▶ What to work on
For the data that follows, give the number of lines in which "реостата" appears. Add nothing to it.

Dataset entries
--------------------

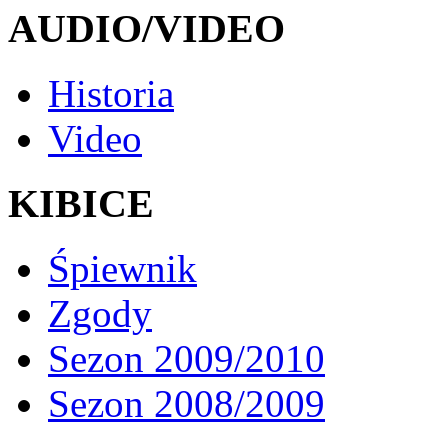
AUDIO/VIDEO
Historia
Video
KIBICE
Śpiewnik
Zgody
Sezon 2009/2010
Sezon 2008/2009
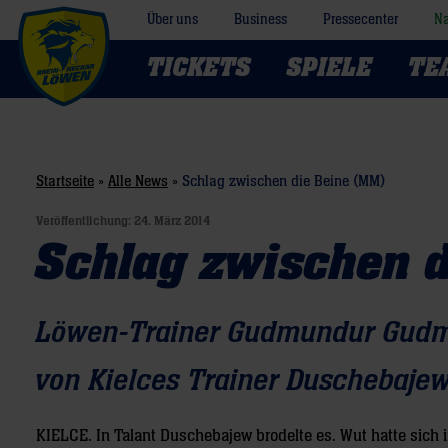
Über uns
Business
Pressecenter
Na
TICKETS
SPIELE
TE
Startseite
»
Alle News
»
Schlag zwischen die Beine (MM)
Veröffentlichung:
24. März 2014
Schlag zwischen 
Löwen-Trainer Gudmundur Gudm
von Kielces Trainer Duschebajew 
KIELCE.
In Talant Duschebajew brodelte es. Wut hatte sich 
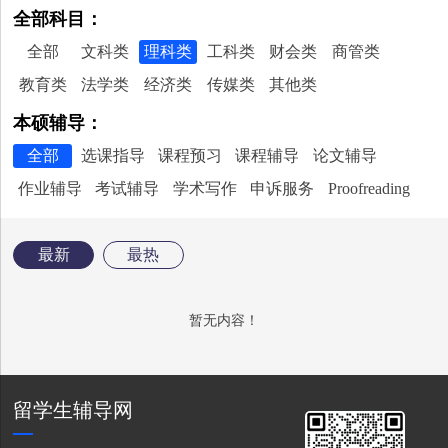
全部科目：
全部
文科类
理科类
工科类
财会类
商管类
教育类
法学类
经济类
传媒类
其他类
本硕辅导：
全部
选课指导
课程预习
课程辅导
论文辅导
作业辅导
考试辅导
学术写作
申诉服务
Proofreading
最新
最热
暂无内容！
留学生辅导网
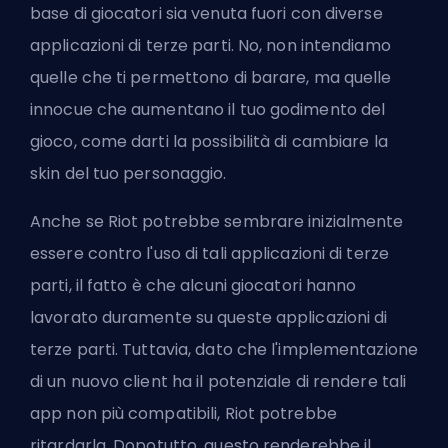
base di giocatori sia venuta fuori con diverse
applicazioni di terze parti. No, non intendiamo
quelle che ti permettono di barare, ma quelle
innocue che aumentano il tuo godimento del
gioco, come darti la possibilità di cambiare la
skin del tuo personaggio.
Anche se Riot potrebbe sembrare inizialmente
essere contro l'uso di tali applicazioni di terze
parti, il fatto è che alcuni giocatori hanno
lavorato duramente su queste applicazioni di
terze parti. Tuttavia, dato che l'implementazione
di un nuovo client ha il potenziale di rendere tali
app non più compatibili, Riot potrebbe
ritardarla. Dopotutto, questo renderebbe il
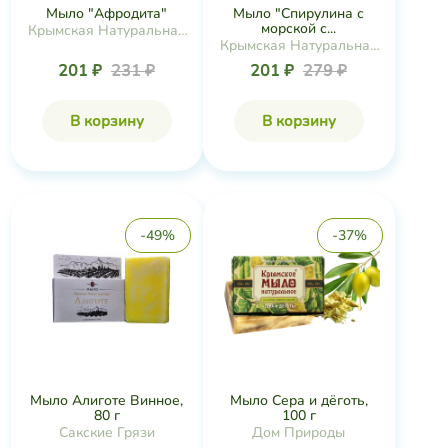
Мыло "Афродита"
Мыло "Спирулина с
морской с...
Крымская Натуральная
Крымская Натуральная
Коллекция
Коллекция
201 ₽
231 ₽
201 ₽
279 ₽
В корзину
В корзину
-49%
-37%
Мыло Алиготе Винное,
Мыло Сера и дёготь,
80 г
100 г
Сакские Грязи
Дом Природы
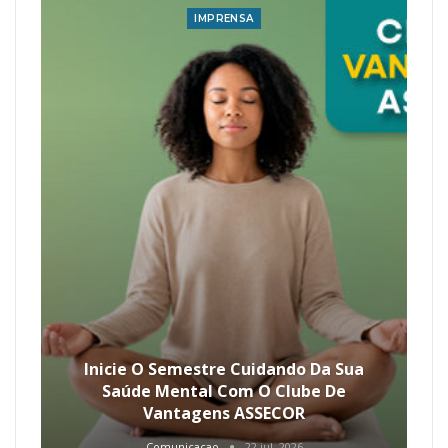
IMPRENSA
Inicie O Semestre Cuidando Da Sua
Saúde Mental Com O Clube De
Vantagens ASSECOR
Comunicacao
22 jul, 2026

--------------------

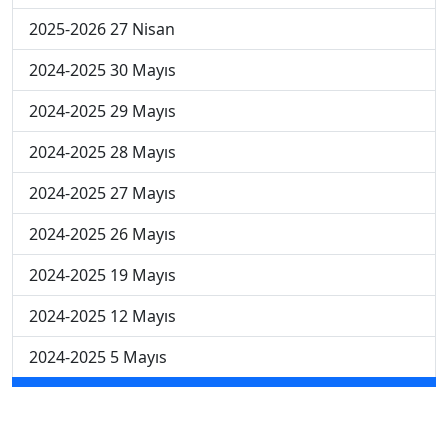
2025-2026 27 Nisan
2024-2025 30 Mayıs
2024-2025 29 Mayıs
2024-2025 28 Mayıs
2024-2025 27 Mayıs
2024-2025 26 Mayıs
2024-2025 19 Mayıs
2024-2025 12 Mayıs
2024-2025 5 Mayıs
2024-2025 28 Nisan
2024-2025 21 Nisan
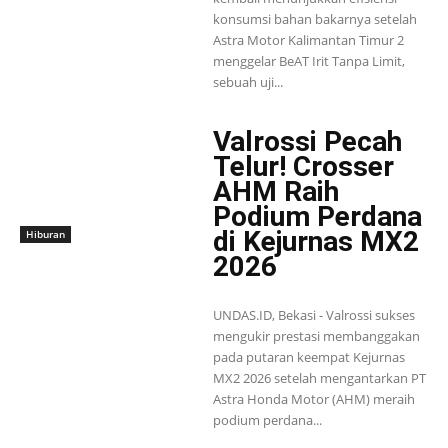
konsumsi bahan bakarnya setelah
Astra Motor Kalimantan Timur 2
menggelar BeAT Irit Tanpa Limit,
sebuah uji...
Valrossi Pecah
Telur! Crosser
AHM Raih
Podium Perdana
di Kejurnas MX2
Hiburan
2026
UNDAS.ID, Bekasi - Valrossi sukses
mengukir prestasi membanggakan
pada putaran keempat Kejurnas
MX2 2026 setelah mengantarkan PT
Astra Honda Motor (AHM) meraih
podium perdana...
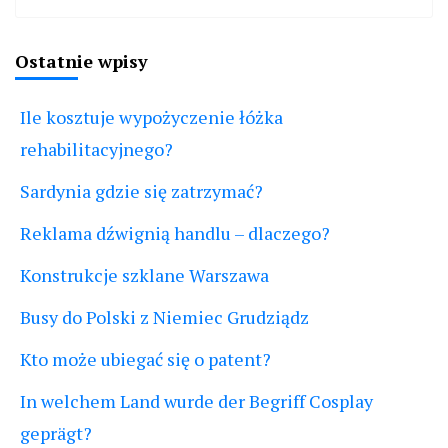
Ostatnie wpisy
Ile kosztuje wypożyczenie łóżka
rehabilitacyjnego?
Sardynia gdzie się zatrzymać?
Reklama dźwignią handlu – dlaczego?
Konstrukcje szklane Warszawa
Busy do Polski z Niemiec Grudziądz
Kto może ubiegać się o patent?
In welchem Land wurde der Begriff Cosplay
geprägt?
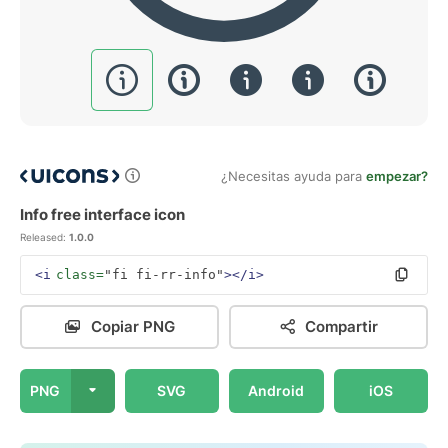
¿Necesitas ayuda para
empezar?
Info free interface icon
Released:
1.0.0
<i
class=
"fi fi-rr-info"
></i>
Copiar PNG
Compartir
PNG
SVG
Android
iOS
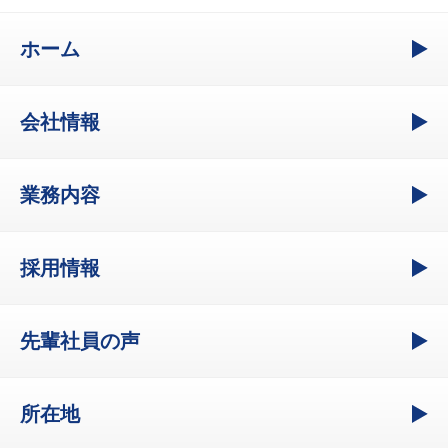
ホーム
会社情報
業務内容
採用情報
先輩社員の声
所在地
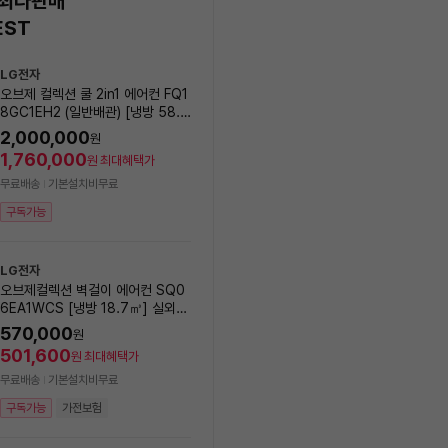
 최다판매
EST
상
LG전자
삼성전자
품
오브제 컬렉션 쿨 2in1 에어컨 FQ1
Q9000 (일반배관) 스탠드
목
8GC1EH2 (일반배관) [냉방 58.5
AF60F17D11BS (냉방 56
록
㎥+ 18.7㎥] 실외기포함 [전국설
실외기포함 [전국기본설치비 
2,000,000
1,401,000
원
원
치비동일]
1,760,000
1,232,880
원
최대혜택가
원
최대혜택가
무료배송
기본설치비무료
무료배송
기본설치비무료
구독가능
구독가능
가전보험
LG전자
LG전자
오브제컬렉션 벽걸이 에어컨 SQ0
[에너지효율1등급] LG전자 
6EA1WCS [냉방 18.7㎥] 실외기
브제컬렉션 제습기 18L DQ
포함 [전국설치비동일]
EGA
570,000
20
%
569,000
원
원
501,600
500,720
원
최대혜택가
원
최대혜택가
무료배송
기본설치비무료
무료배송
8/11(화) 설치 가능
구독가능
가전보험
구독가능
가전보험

--------------------

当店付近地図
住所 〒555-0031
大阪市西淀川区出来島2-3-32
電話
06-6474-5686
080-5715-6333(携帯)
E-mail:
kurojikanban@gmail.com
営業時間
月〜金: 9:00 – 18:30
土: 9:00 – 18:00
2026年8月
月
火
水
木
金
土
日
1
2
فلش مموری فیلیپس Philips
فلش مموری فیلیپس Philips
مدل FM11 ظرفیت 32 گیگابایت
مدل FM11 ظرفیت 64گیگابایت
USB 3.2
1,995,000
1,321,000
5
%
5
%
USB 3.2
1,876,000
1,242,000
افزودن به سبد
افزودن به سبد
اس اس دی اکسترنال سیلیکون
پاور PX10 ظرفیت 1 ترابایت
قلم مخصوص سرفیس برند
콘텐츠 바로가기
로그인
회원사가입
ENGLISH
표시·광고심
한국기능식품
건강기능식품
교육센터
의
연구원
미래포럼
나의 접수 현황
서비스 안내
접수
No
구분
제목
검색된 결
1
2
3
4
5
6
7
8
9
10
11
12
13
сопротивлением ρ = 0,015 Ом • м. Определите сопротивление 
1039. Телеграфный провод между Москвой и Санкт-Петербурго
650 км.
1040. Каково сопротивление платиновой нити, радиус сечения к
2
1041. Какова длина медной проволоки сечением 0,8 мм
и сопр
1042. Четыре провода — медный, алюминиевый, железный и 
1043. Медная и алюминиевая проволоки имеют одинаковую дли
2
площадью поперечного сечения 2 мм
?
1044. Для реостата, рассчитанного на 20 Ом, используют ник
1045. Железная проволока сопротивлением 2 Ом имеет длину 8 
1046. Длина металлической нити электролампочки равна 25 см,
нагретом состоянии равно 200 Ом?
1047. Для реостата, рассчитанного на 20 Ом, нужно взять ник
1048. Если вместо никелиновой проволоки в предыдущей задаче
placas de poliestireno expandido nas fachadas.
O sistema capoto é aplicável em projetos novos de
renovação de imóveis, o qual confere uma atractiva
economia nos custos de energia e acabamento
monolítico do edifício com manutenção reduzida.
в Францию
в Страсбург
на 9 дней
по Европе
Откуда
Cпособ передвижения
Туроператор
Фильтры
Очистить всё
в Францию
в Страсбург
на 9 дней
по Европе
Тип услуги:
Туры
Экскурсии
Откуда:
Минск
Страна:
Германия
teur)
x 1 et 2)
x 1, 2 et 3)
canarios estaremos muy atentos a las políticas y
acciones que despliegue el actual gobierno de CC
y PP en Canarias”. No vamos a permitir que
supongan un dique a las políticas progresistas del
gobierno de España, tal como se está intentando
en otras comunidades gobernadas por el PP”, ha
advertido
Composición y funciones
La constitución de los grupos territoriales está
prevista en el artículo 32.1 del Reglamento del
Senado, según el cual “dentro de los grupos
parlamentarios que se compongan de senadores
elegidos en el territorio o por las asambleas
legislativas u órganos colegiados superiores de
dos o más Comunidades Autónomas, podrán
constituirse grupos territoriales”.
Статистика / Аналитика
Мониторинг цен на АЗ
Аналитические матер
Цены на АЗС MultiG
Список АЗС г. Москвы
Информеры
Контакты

--------------------

▶ Task result
2